* **Try it**: Starting at the line that contains "Project Management", transcribe each line exactly through the end of the data below, and skip any pictures.

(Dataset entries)
_ _ _ _

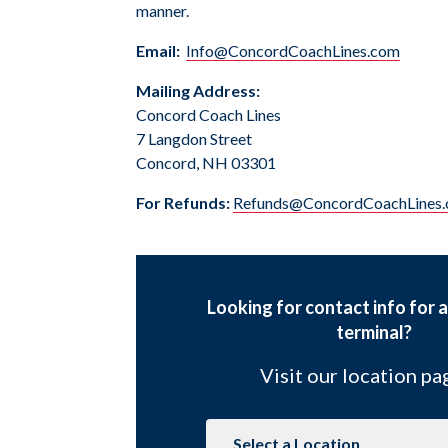
manner.
Email:
Info@ConcordCoachLines.com
Mailing Address:
Concord Coach Lines
7 Langdon Street
Concord, NH 03301
For Refunds:
Refunds@ConcordCoachLines
Looking for contact info for a
terminal?
Visit our location p
Navigate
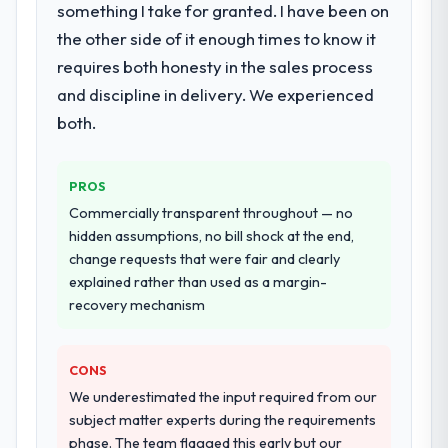
Development delivery, though their scope
something I take for granted. I have been on
expanded to include technical consultancy
the other side of it enough times to know it
during discovery that materially improved
requires both honesty in the sales process
our requirements. They also took
and discipline in delivery. We experienced
ownership of the third-party integration
workstream that had been a coordination
both.
challenge in previous projects, removing
that complexity from our internal team
PROS
entirely.
Commercially transparent throughout — no
Why did you choose this company over
hidden assumptions, no bill shock at the end,
other providers you considered?
change requests that were fair and clearly
explained rather than used as a margin-
We ran a structured shortlisting process
recovery mechanism
across five vendors. The technical
evaluation eliminated two immediately. Of
the remaining three, this team's proposal
CONS
was differentiated by the specificity of their
We underestimated the input required from our
Web Development approach and the
subject matter experts during the requirements
evidence base they provided — reference
phase. The team flagged this early but our
projects in Retail & E-commerce contexts,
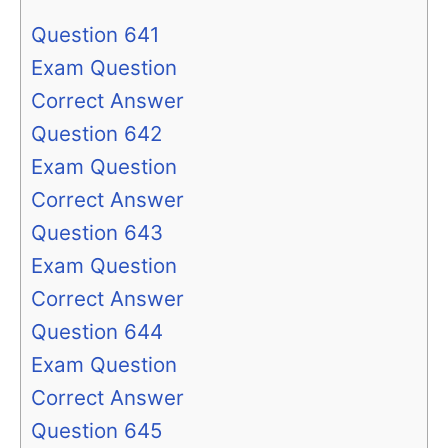
Question 641
Exam Question
Correct Answer
Question 642
Exam Question
Correct Answer
Question 643
Exam Question
Correct Answer
Question 644
Exam Question
Correct Answer
Question 645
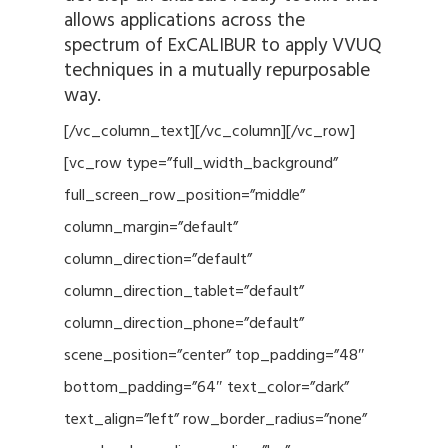
allows applications across the
spectrum of ExCALIBUR to apply VVUQ
techniques in a mutually repurposable
way.
[/vc_column_text][/vc_column][/vc_row]
[vc_row type=”full_width_background”
full_screen_row_position=”middle”
column_margin=”default”
column_direction=”default”
column_direction_tablet=”default”
column_direction_phone=”default”
scene_position=”center” top_padding=”48″
bottom_padding=”64″ text_color=”dark”
text_align=”left” row_border_radius=”none”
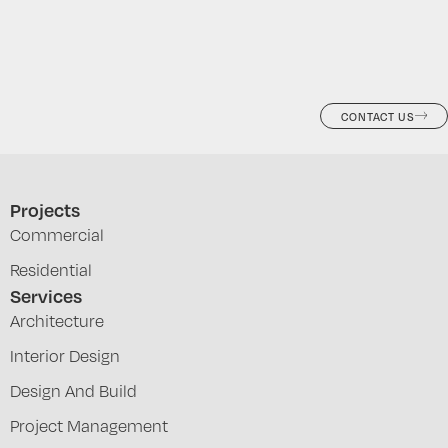
CONTACT US
Projects
Commercial
Residential
Services
Architecture
Interior Design
Design And Build
Project Management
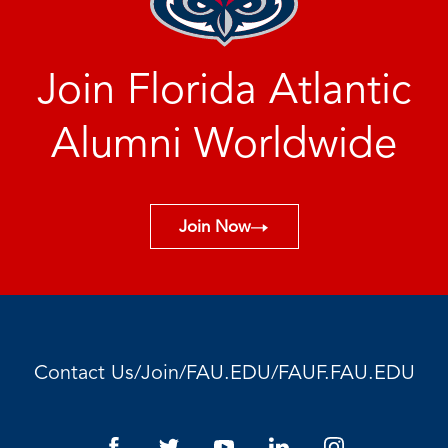
Join Florida Atlantic
Alumni Worldwide
Join Now
/
/
/
Contact Us
Join
FAU.EDU
FAUF.FAU.EDU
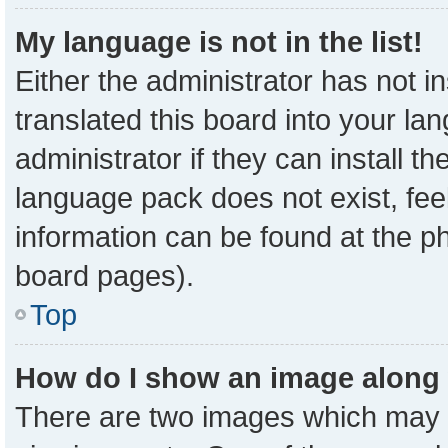
My language is not in the list!
Either the administrator has not 
translated this board into your la
administrator if they can install t
language pack does not exist, feel
information can be found at the p
board pages).
Top
How do I show an image along
There are two images which may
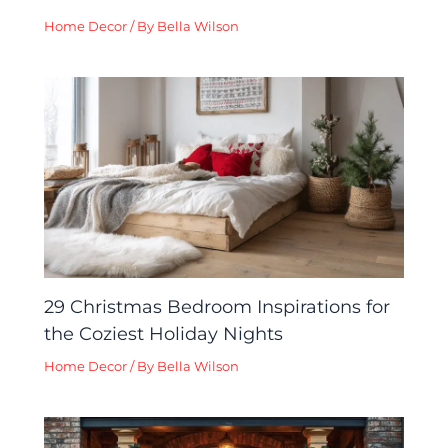
Home Decor
/ By
Bella Wilson
29 Christmas Bedroom Inspirations for
the Coziest Holiday Nights
Home Decor
/ By
Bella Wilson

_ _ _ _

* **Completed exercise**:
Project Management
Join Florida Atlantic
Alumni Worldwide
Join Now
/
/
/
Contact Us
Join
FAU.EDU
FAUF.FAU.EDU
My language is not in the list!
Either the administrator has not 
translated this board into your la
administrator if they can install t
language pack does not exist, feel
information can be found at the p
board pages).
Top
How do I show an image along
There are two images which may
Home Decor
/ By
Bella Wilson
29 Christmas Bedroom Inspirations for
the Coziest Holiday Nights
Home Decor
/ By
Bella Wilson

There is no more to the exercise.